Mais au-delà des thématiques particulières sur lesquelles il est légitime de partager ou non l’avis du comité permanent des Évêques, je retiens l’idée d’une certaine forme de politique, loin, très loin du pitoyable spectacle que les indéboulonnables prétendants à l’Elysée offrent aux spectateurs électeurs.
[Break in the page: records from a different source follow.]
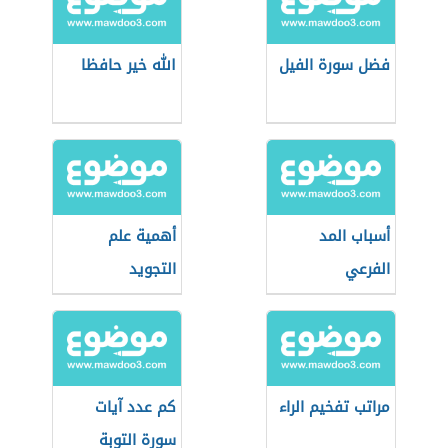
فضل سورة الفيل
الله خير حافظا
أسباب المد
أهمية علم
الفرعي
التجويد
مراتب تفخيم الراء
كم عدد آيات
سورة التوبة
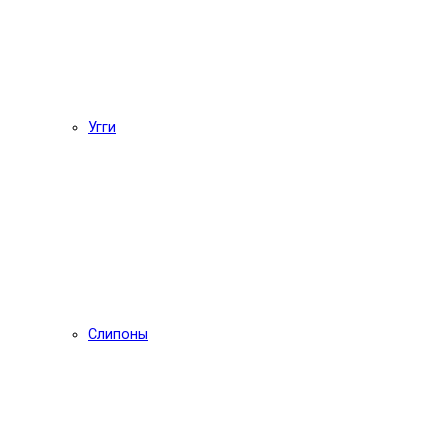
Угги
Слипоны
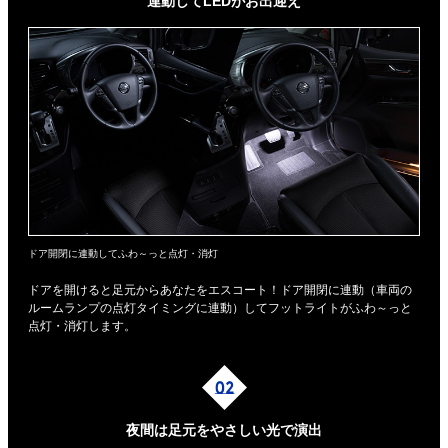
連動してLEDがお出迎え
ドア開閉に連動してふわ～っと点灯・消灯
ドアを開けると足元からあなたをエスコート！ドア開閉に連動（車両の
ルームランプの点灯タイミングに連動）してフットライトがふわ～っと
点灯・消灯します。
夜間は足元を
やさしい光で演出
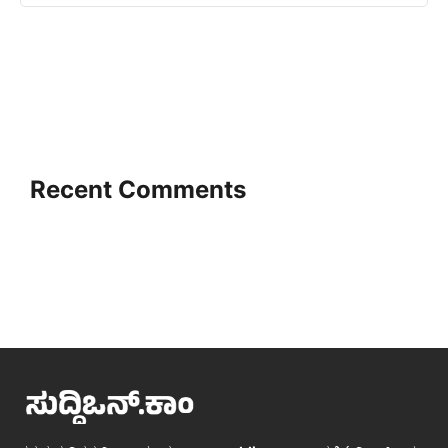
Recent Comments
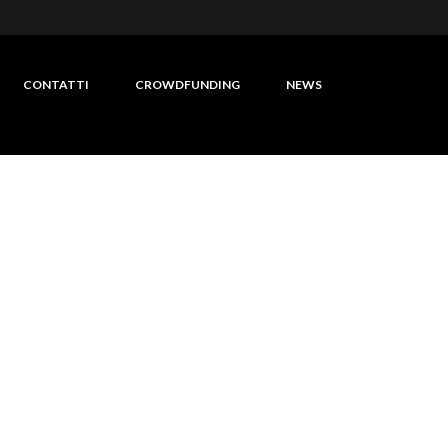
CONTATTI
CROWDFUNDING
NEWS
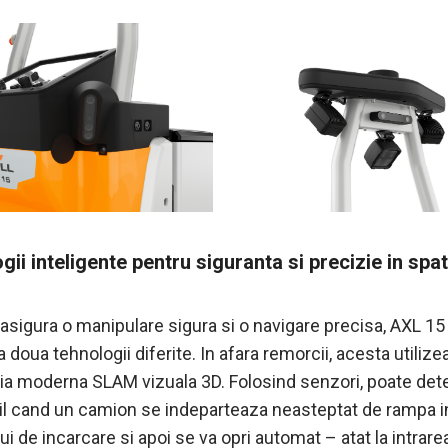
ii inteligente pentru siguranta si precizie in spat
 asigura o manipulare sigura si o navigare precisa, AXL 15
a doua tehnologii diferite. In afara remorcii, acesta utilize
ia moderna SLAM vizuala 3D. Folosind senzori, poate dete
il cand un camion se indeparteaza neasteptat de rampa i
i de incarcare si apoi se va opri automat – atat la intrarea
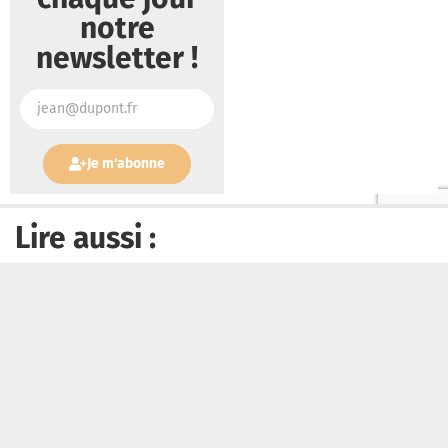
notre
newsletter !
Je m'abonne
Lire aussi :
« Nous ne pouvons pas fermer les yeux »: les évêques boliviens
lancent un appel face à la crise qui frappe le pays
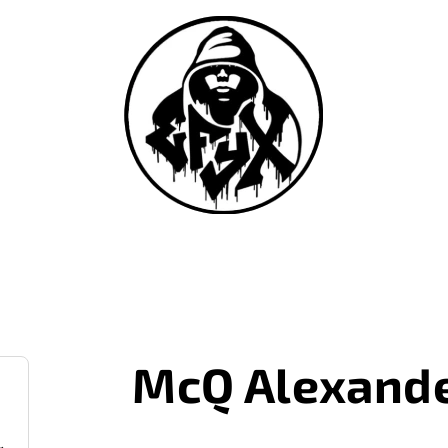
McQ Alexand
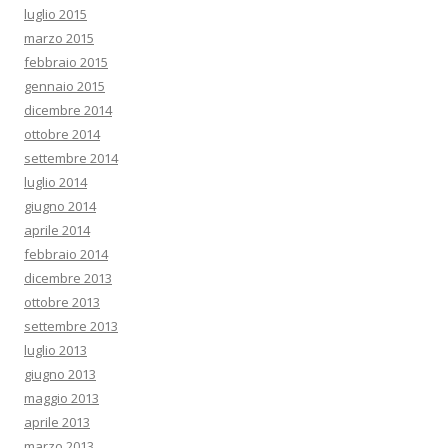
luglio 2015
marzo 2015
febbraio 2015
gennaio 2015
dicembre 2014
ottobre 2014
settembre 2014
luglio 2014
giugno 2014
aprile 2014
febbraio 2014
dicembre 2013
ottobre 2013
settembre 2013
luglio 2013
giugno 2013
maggio 2013
aprile 2013
marzo 2013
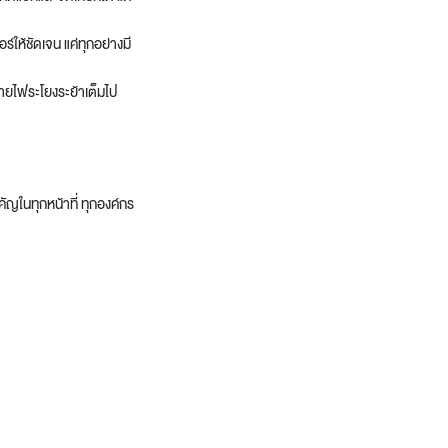
ร์ให้ชัดเจน แค่ทุกอย่างมี
สายไฟระโยงระย้าเต็มไป
คัญในทุกหน้าที่ ทุกองค์กร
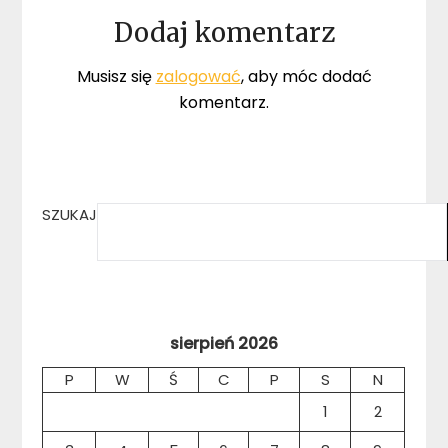
Dodaj komentarz
Musisz się
zalogować
, aby móc dodać
komentarz.
SZUKAJ
sierpień 2026
P
W
Ś
C
P
S
N
1
2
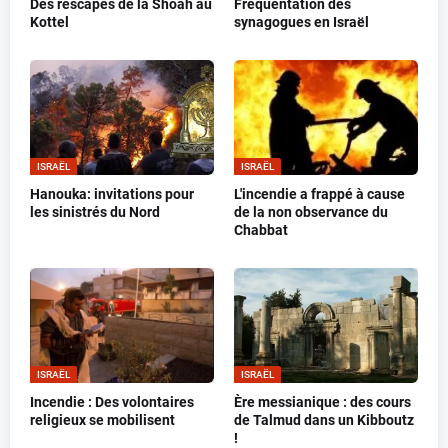
Des rescapés de la Shoah au
Fréquentation des
Kottel
synagogues en Israël
ISRAËL
ISRAËL
Hanouka: invitations pour
L'incendie a frappé à cause
les sinistrés du Nord
de la non observance du
Chabbat
ISRAËL
ISRAËL
Incendie : Des volontaires
Ère messianique : des cours
religieux se mobilisent
de Talmud dans un Kibboutz
!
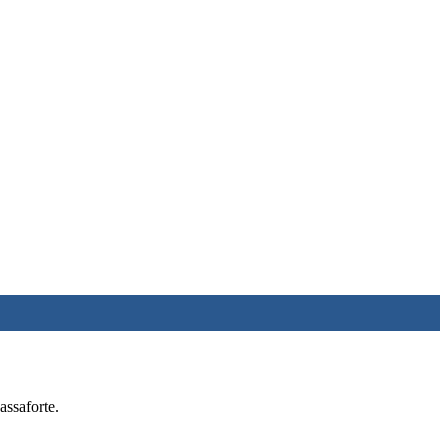
assaforte.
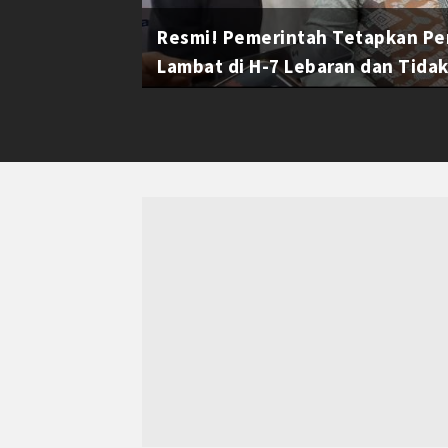
Resmi! Pemerintah Tetapkan Pe
Lambat di H-7 Lebaran dan Tidak 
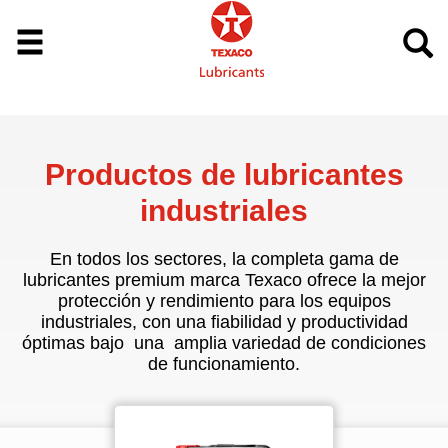
Productos de lubricantes
industriales
En todos los sectores, la completa gama de
lubricantes premium marca Texaco ofrece la mejor
protección y rendimiento para los equipos
industriales, con una fiabilidad y productividad
óptimas bajo una amplia variedad de condiciones
de funcionamiento.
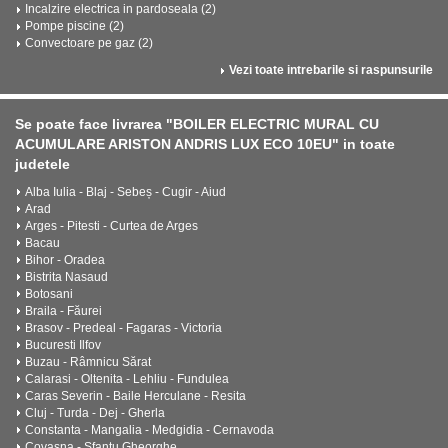
Incalzire electrica in pardoseala (2)
Pompe piscine (2)
Convectoare pe gaz (2)
Vezi toate intrebarile si raspunsurile
Se poate face livrarea "BOILER ELECTRIC MURAL CU
ACUMULARE ARISTON ANDRIS LUX ECO 10EU" in toate
judetele
Alba Iulia - Blaj - Sebeș - Cugir - Aiud
Arad
Arges - Pitesti - Curtea de Arges
Bacau
Bihor - Oradea
Bistrita Nasaud
Botosani
Braila - Făurei
Brasov - Predeal - Fagaras - Victoria
Bucuresti Ilfov
Buzau - Râmnicu Sărat
Calarasi - Oltenita - Lehliu - Fundulea
Caras Severin - Baile Herculane - Resita
Cluj - Turda - Dej - Gherla
Constanta - Mangalia - Medgidia - Cernavoda
Covasna - Sfantu Gheorghe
Car si notre démocratie était en bonne santé, les lignes suivantes ne seraient pas une utopie :

Le politique précède la politique, il ne se résume pas à sa mise en application. Il affirme l’existence d’un « nous » qui dépasse les particularités, il définit les conditions de la vie en société, tandis que la politique désigne les activités, les stratégies et les procédures concrètes qui touchent à l’exercice du pouvoir.
(…)
Depuis une cinquantaine d’années, la question du sens a peu à peu déserté le débat politique. La politique s’est faite gestionnaire, davantage pourvoyeuse et protectrice de droits individuels et personnels de plus en plus étendus, que de projets collectifs. Discours gestionnaires qui ont accompagné le progrès, la croissance, le développement de notre pays, mais sans se préoccuper du pour quoi.
(…)
Dès lors, tout ce qui pervertit la parole, le mensonge, la corruption, les promesses non tenues ont des conséquences très lourdes. Et nous en sommes là aujourd’hui. Entre le « ras-le bol » de ceux qui n’y croient plus et se désintéressent de la vie publique, et ceux qui, pleins de colère, veulent renverser la table et se tourner vers les extrêmes, la marge de manœuvre est de plus en plus étroite pour relégitimer la parole publique.
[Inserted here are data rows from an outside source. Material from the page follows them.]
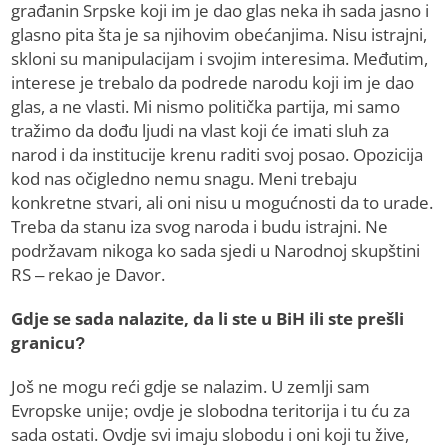
građanin Srpske koji im je dao glas neka ih sada jasno i
glasno pita šta je sa njihovim obećanjima. Nisu istrajni,
skloni su manipulacijam i svojim interesima. Međutim,
interese je trebalo da podrede narodu koji im je dao
glas, a ne vlasti. Mi nismo politička partija, mi samo
tražimo da dođu ljudi na vlast koji će imati sluh za
narod i da institucije krenu raditi svoj posao. Opozicija
kod nas očigledno nemu snagu. Meni trebaju
konkretne stvari, ali oni nisu u mogućnosti da to urade.
Treba da stanu iza svog naroda i budu istrajni. Ne
podržavam nikoga ko sada sjedi u Narodnoj skupštini
RS – rekao je Davor.
Gdje se sada nalazite, da li ste u BiH ili ste prešli
granicu?
Još ne mogu reći gdje se nalazim. U zemlji sam
Evropske unije; ovdje je slobodna teritorija i tu ću za
sada ostati. Ovdje svi imaju slobodu i oni koji tu žive,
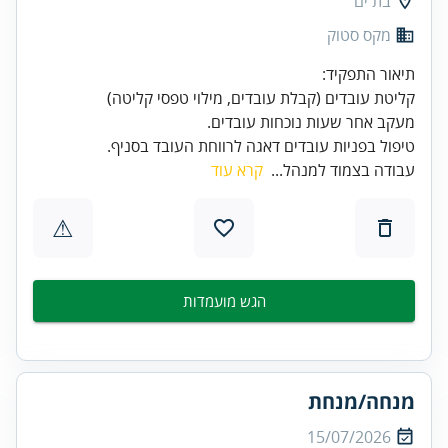
בת ים
מקס סטוק
טיפול בפניות עובדים דאגה לרווחת העובד בסניף.
עבודה בצמוד למנהל...
קרא עוד
⚠
הגש מועמדות
מנחה/מנחת
15/07/2026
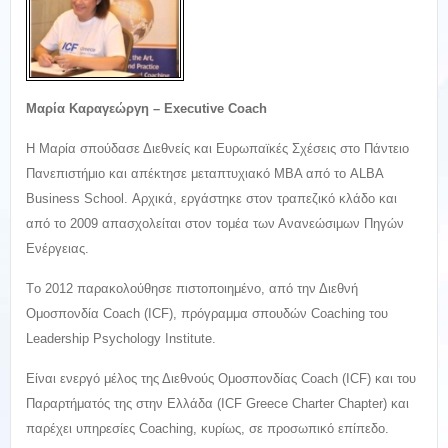
Μαρία Καραγεώργη – Executive Coach
H Μαρία σπούδασε Διεθνείς και Ευρωπαϊκές Σχέσεις στο Πάντειο
Πανεπιστήμιο και απέκτησε μεταπτυχιακό MBA από το ALBA
Business School. Αρχικά, εργάστηκε στον τραπεζικό κλάδο και
από το 2009 απασχολείται στον τομέα των Ανανεώσιμων Πηγών
Ενέργειας.
Tο 2012 παρακολούθησε πιστοποιημένο, από την Διεθνή
Ομοσπονδία Coach (ICF), πρόγραμμα σπουδών Coaching του
Leadership Psychology Institute.
Είναι ενεργό μέλος της Διεθνούς Ομοσπονδίας Coach (ICF) και του
Παραρτήματός της στην Ελλάδα (ICF Greece Charter Chapter) και
παρέχει υπηρεσίες Coaching, κυρίως, σε προσωπικό επίπεδο.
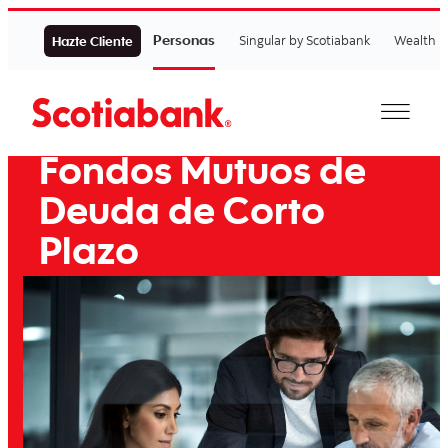
Personas
Singular by Scotiabank
Wealth
Hazte Cliente
Fondos Mutuos de
Deuda de Corto
Plazo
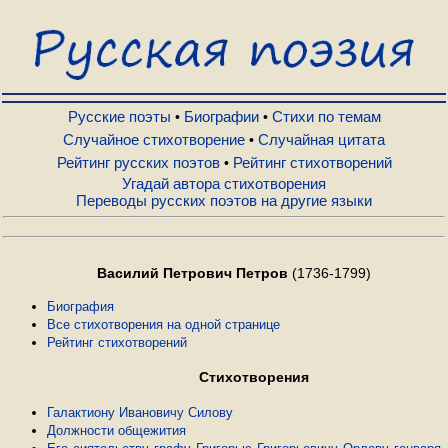
Русские поэты
Биографии
Русские поэты
Биографии
Стихи по темам
•
•
Случайное стихотворение
Случайная цитата
•
Рейтинг русских поэтов
Рейтинг стихотворений
•
Стихи по темам
Угадай автора стихотворения
Переводы русских поэтов на другие языки
Случайное стихотворение
Василий Петрович Петров
(1736-1799)
Случайная цитата
Биография
Все стихотворения на одной странице
Рейтинг стихотворений
Рейтинг русских поэтов
Стихотворения
Рейтинг стихотворений
Галактиону Ивановичу Силову
Должности общежития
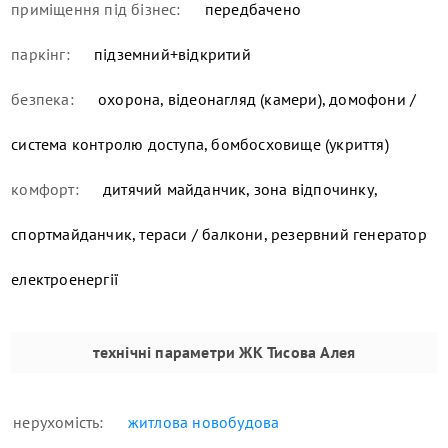
приміщення під бізнес:
передбачено
паркінг:
підземний+відкритий
безпека:
охорона, відеонагляд (камери), домофони /
система контролю доступа, бомбосховище (укриття)
комфорт:
дитячий майданчик, зона відпочинку,
спортмайданчик, тераси / балкони, резервний генератор
електроенергії
технічні параметри
ЖК Тисова Алея
нерухомість:
житлова новобудова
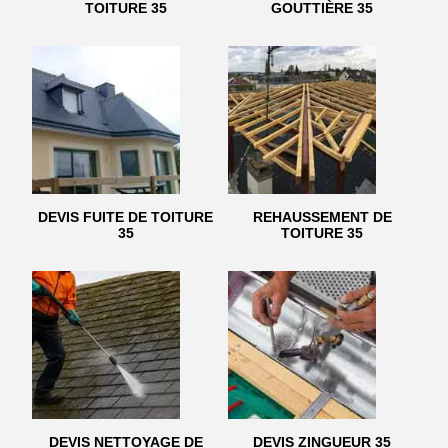
TOITURE 35
GOUTTIÈRE 35
DEVIS FUITE DE TOITURE
REHAUSSEMENT DE
35
TOITURE 35
DEVIS NETTOYAGE DE
DEVIS ZINGUEUR 35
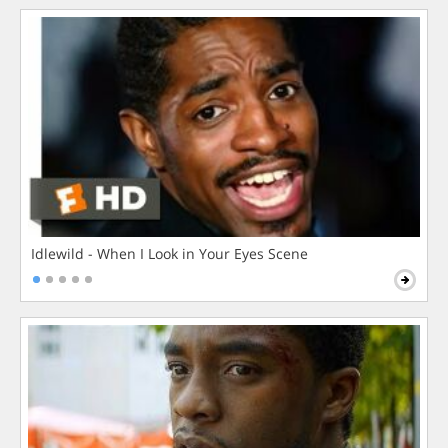
Idlewild - When I Look in Your Eyes Scene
L’accumulation des affaires, des ambitions personnelles, des trahisons et revirements, le cumul dans le temps des mandats depuis des années de la part d’une partie non négligeable de nos élus a cette conséquence qu’en France, dans ce pays qui régulièrement souffre de schizophrénie laïcarde aiguë au point que le gouvernement semble vouloir renvoyer toute manifestation de l’Eglise hors de l’espace public mais qui dans le même temps choisit d’organiser lui-même l’Islam de France en y nommant le jeune et fringuant Jean-Pierre Chevènement[2], ce sont les Évêques qui doivent rappeler aux élus leurs responsabilités.

Les Évêques ont eu raison de publier ce texte dense, juste, dont l’ambition reste et demeure la fraternité, valeur qui exige que nous dépassions les petits débats stériles et secondaires afin de « réintégrer dans la communauté nationale et citoyenne ceux qui, silencieusement et loin des regards, en sont peu à peu écartés. »
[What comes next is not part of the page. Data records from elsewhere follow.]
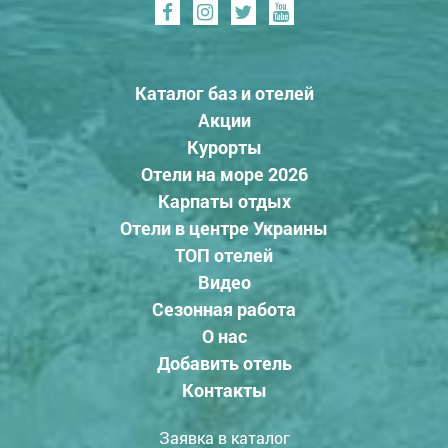
Каталог баз и отелей
Акции
Курорты
Отели на море 2026
Карпаты отдых
Отели в центре Украины
ТОП отелей
Видео
Сезонная работа
О нас
Добавить отель
Контакты
Заявка в каталог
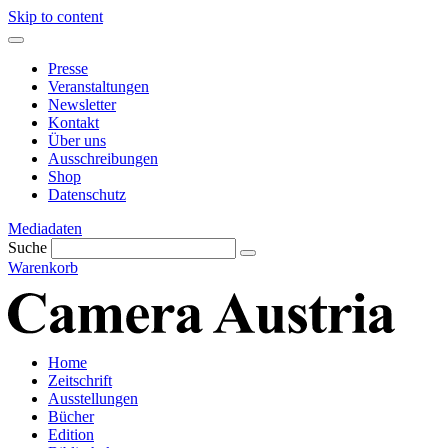
Skip to content
Presse
Veranstaltungen
Newsletter
Kontakt
Über uns
Ausschreibungen
Shop
Datenschutz
Mediadaten
Suche
Warenkorb
Home
Zeitschrift
Ausstellungen
Bücher
Edition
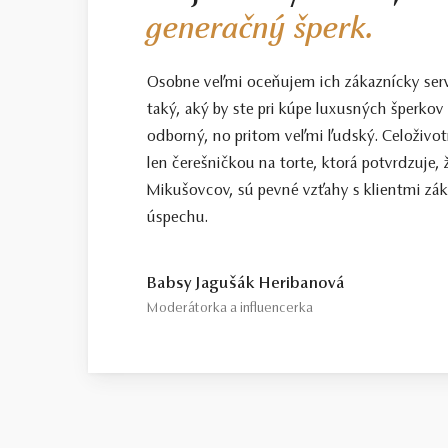
generačný šperk.
Osobne veľmi oceňujem ich zákaznícky servis
taký, aký by ste pri kúpe luxusných šperkov 
odborný, no pritom veľmi ľudský. Celoživotn
len čerešničkou na torte, ktorá potvrdzuje, 
Mikušovcov, sú pevné vzťahy s klientmi zá
úspechu.
Babsy Jagušák Heribanová
Moderátorka a influencerka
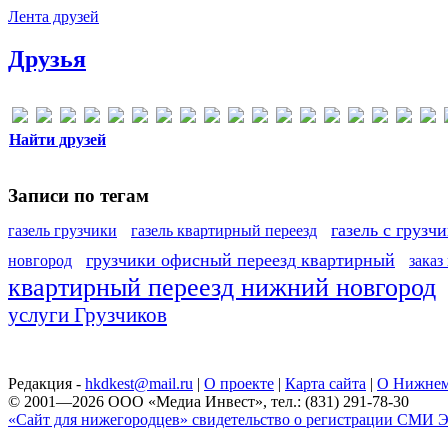
Лента друзей
Друзья
Найти друзей
Записи по тегам
газель с грузч
газель грузчики
газель квартирный переезд
грузчики офисный переезд квартирный
новгород
заказ
квартирный переезд нижний новгород
услуги Грузчиков
Редакция -
hkdkest@mail.ru
|
О проекте
|
Карта сайта
|
О Нижнем
© 2001—2026 ООО «Медиа Инвест», тел.: (831) 291-78-30
«Сайт для нижегородцев» свидетельство о регистрации СМИ Эл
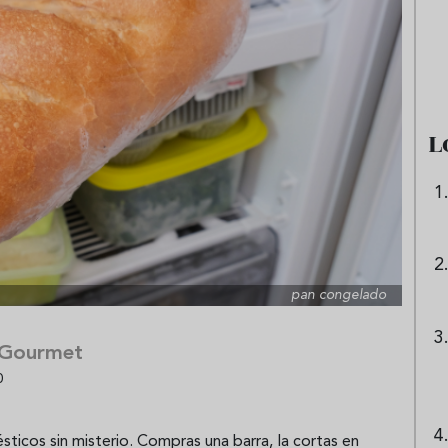
e sandía: el plato
Cinco cremas frías de verdura
 repetir todo el
que querrás repetir todo agost
L
pan congelado
 Gourmet
0
icos sin misterio. Compras una barra, la cortas en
Car si une crosse indique une direction et peut éventuellement servir à remettre dans le droit chemin par la correction fraternelle, elle permet aussi aux plus faibles de prendre appui pour se remettre debout, à hauteur d’homme.


Mgr Laurent Dognin, Évêque de Quimper et Léon utilisant sa crosse pour défoncer la porte de la mairie pour frapper une des portes de la Cathédrale Saint Corentin pour l'ouverture de l'année Jubilaire en 2015 ©Ouest-France

Notes

[1] Toute ressemblance avec des personnes ou des situations existantes ou ayant existé ne saurait être que fortuite.

[2] Car c’est une évidence, il n’était pas possible de trouver un musulman assez qualifié pour cette lourde tâche, d’où le choix de sortir du formol celui qui visiblement connaît et maîtrise totalement la situation.